== Task details ==
Report every line of the entries that contains the word "Agustus".

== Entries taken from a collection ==
··········
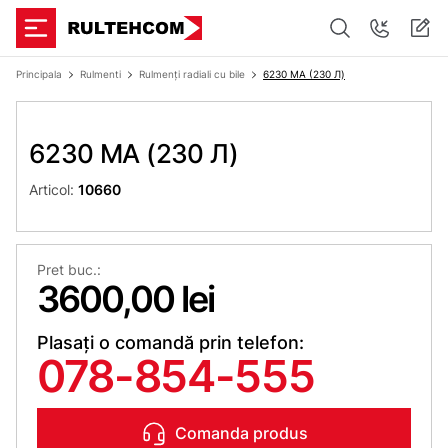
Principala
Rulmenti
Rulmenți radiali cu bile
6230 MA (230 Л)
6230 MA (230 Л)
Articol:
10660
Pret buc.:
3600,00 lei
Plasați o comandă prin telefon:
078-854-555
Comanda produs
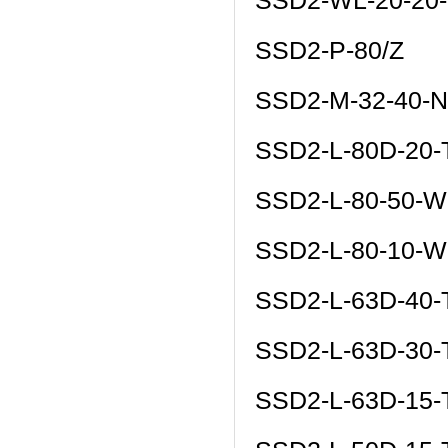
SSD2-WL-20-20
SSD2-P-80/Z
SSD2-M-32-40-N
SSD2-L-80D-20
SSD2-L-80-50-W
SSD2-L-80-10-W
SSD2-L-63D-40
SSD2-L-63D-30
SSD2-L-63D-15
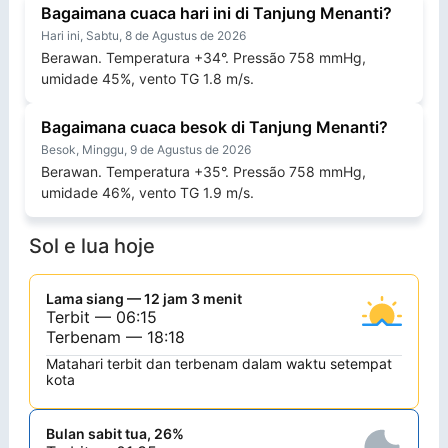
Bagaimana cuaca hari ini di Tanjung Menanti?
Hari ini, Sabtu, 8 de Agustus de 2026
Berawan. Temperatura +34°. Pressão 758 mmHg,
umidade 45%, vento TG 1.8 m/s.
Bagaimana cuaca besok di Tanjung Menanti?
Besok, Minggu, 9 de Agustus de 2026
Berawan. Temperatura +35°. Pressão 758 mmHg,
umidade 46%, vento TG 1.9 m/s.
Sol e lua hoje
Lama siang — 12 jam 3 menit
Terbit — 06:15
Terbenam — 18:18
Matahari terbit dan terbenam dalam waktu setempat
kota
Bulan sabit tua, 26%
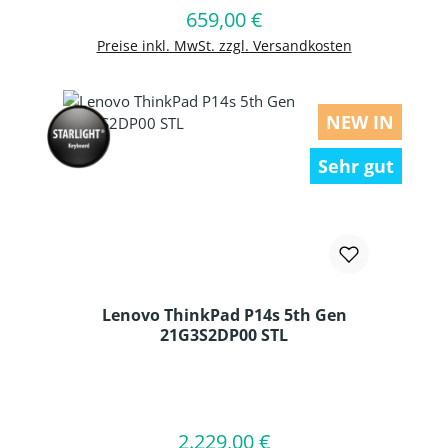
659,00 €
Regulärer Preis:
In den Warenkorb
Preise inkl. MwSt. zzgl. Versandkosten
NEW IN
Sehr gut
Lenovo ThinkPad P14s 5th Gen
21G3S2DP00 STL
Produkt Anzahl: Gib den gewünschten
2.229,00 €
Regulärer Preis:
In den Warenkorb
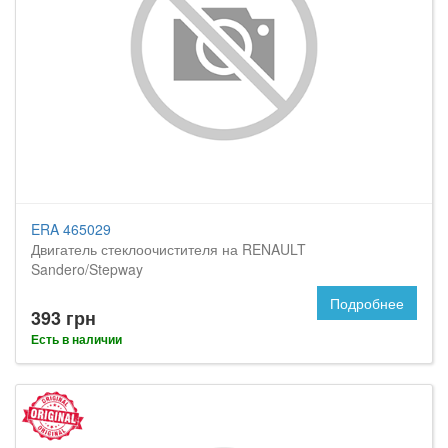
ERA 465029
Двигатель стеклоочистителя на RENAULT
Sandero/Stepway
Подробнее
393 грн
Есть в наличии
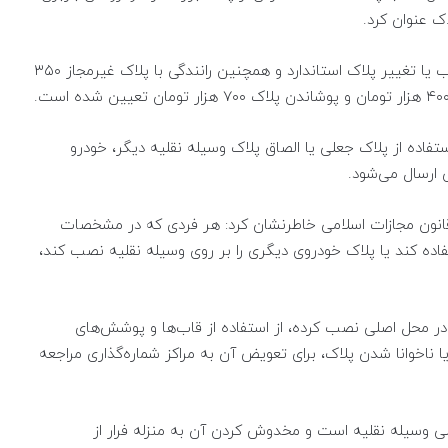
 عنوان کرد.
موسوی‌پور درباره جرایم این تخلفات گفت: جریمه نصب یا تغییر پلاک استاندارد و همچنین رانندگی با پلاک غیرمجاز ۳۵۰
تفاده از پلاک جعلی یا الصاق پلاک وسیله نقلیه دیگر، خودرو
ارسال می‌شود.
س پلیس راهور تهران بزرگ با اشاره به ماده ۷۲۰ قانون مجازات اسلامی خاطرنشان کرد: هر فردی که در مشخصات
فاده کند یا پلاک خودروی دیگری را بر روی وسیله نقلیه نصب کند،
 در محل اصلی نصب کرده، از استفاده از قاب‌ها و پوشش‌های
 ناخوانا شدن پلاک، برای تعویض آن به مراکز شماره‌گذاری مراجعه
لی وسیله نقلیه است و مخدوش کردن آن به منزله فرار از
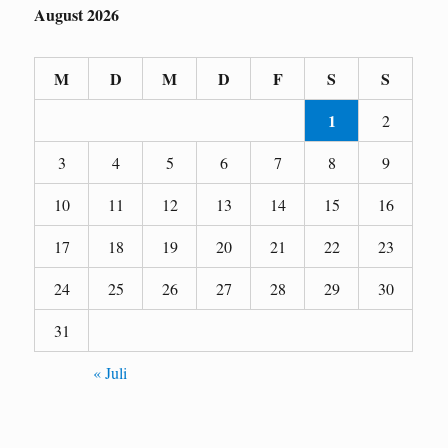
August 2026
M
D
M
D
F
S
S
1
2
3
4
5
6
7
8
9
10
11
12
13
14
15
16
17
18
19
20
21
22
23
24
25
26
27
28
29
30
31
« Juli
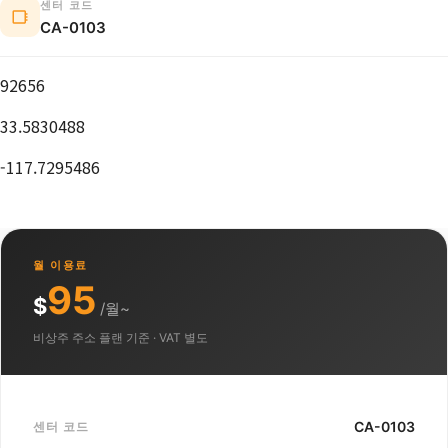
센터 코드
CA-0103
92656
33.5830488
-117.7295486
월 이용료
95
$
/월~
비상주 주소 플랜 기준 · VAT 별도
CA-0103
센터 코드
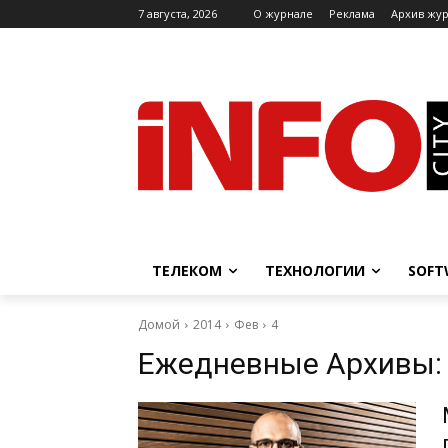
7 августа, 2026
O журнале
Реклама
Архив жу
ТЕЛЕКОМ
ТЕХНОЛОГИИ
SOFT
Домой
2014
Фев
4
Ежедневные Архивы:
··········
== Solution for this problem ==
Hari ini, Sabtu, 8 de Agustus de 2026
Besok, Minggu, 9 de Agustus de 2026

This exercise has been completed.